27 July 2012, Sweetcrude, HOUSTON – CHEVRON Corporation recorded a 6.8% decline in second-quarter profit, the latest oil company to come under the impact of lower crude-oil and natural-gas prices occasioned by global economic insecurity.
This came in spite of a prediction by Chevron earlier this month that strong profits in its refining arm would offset any decline in profits from its sale of oil and natural gas. Oil prices fell by 20% during the quarter as economies in Europe, China and the U.S. slowed. In April, natural-gas values reached their lowest point in a decade.
Still, strong refining margins brought Chevron’s refining segment $1.9 billion in net earnings, up 80% year over year, as fuel demand in the U.S. West Coast region increased and low oil prices improved refining margins worldwide. The strong refining earnings pleased investors who were already braced for lower profits on the oil-and-gas production business.

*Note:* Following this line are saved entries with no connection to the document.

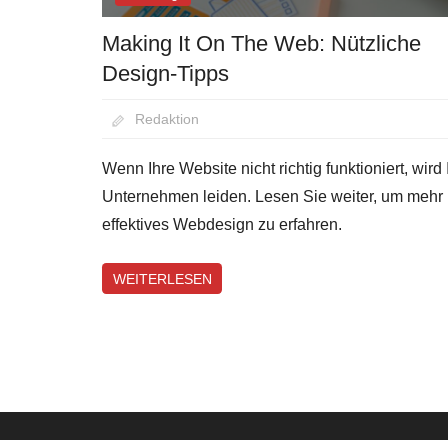
Making It On The Web: Nützliche
Design-Tipps
August 25, 2020
Redaktion
Wenn Ihre Website nicht richtig funktioniert, wird 
Unternehmen leiden. Lesen Sie weiter, um mehr
effektives Webdesign zu erfahren.
WEITERLESEN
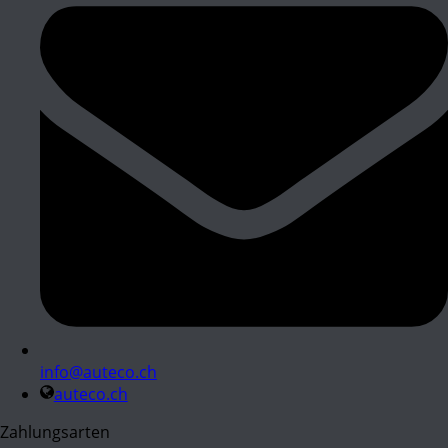
info@auteco.ch
auteco.ch
Zahlungsarten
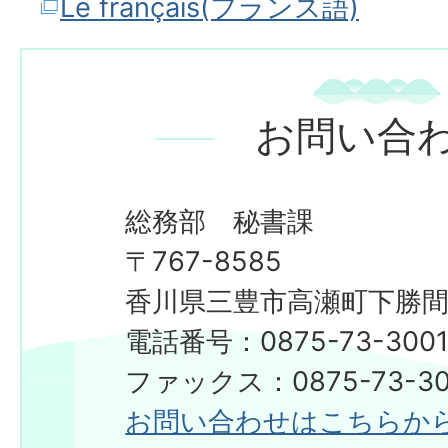
Le français(フランス語)
お問い合
総務部 秘書課
〒767-8585
香川県三豊市高瀬町下勝間2
電話番号：0875-73-300
​​​​​​​ファックス：0875-73-3
お問い合わせはこちらか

“The numbers were very good, particularly in the downstream,” said Iain Reid, analyst at Jeffries.
Exploration-and-production earnings fell 18% to $5.62 billion, due primarily to lower crude-oil and natural-gas realizations, lower production and the absence of gains on asset sales.
Overall, Chevron reported a profit of $7.21 billion, or $3.66 a share, down from $7.73 billion, or $3.85 a share, a year earlier. Revenue dropped 9.2% to $62.61 billion. Analysts polled by Thomson Reuters had most recently forecast earnings of $3.24 a share on revenue of $68.56 billion.
Operating margin edged up to 19.7% from 19.2%.
Chevron said production fell to 2.6 million barrels of oil equivalent a day as older wells depleted and legal wrangling over a 2,000-barrel oil spill in offshore Brazil forced it to suspend drilling at its Frade field.
Chevron made more than $21 on each barrel of oil equivalent it produced, a better profit margin than competitors Exxon Mobil Corp. and Royal Dutch Shell PLC that have already reported second-quarter earnings. The profit margin helped Chevron, the second-largest U.S. oil company by market value after Exxon, build its cash reserves to $21 billion, up by one-third from the year before and higher than Exxon’s $13 billion.
“In the upstream, they are the most-profitable company on a per-barrel basis,” said Oppenheimer & Co. senior energy analyst Fadel Gheit.